In the writefd_unbuffered() function, what errno is being returned when your new code is being triggered?
Comment 9 James Ranson 2005-12-02 21:23:56 UTC
(In reply to comment #8)
> Thanks for the suggested patches.  I agree that those continue statements after
> select() returns -1 look like they should be improved, but I'm not sure why you
> allowed the code in the read_timeout() function to fall through after an error:


I didn't change read_timeout().


> In the writefd_unbuffered() function, what errno is being returned when your
> new code is being triggered?


Good point.  When select() returns an error, we ought not to write.  So, my code could be put right after check_timeout().  The bug is caused by the fact that select() doesn't return an error.  It keeps returning 0.  In a perfect world, select() would detect that the socket is in an error state, but it doesn't.  It sees a full transmit buffer and says that the socket is not ready.

How about this:

if (count == 0) {
  check_timeout();
  --- my patch ---
}

if (count <= 0) {
   --- leave this as is ---
}
Comment 10 James Ranson 2005-12-02 22:35:57 UTC
Created attachment 1605 [details]
avoids select() call when possible

Forget what I said in my last post.  It doesn't fix the bug!!

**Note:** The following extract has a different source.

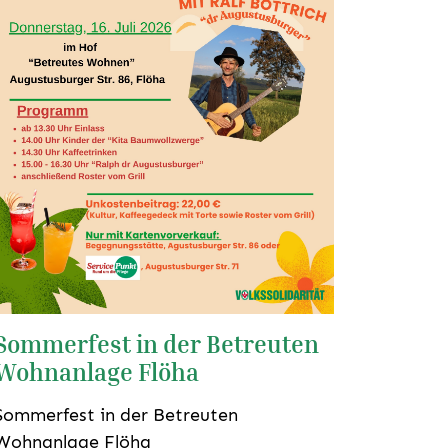
Sommerfest in der Betreuten
Wohnanlage Flöha
Sommerfest in der Betreuten
Wohnanlage Flöha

Perhaps this patch is clearer?  It avoids the select() call entirely when it is safe to block.
Comment 11 Wayne Davison 2006-02-01 12:53:30 UTC
Sorry for forgetting to get back to this bug for so long.  I've finally analyzed the strace output, and it shows that the generator received an error about the socket closing from the receiver (who was obviously trying to read it), but when the generator tries to select on that socket to write out the error message, the select never returns that the dead socket is writeable.

I have chosen to deal with this situation by adding a new sibling message:  when the receiver is reporting a socket-read error, the generator will note this fact and avoid writing an error down the socket, allowing it to close down gracefully when the pipe from the receiver closes.  I have checked this fix into CVS.

However, one can imagine a situation where the generator got a read-error on the socket and then died before being able to tell this to the generator.  To handle this case, I am looking into a modification of the idea that James was working on in his patches.
Comment 12 Wayne Davison 2006-10-15 13:33:07 UTC
The latest code now has the select() return exceptions, which should hopefully stop this from happening.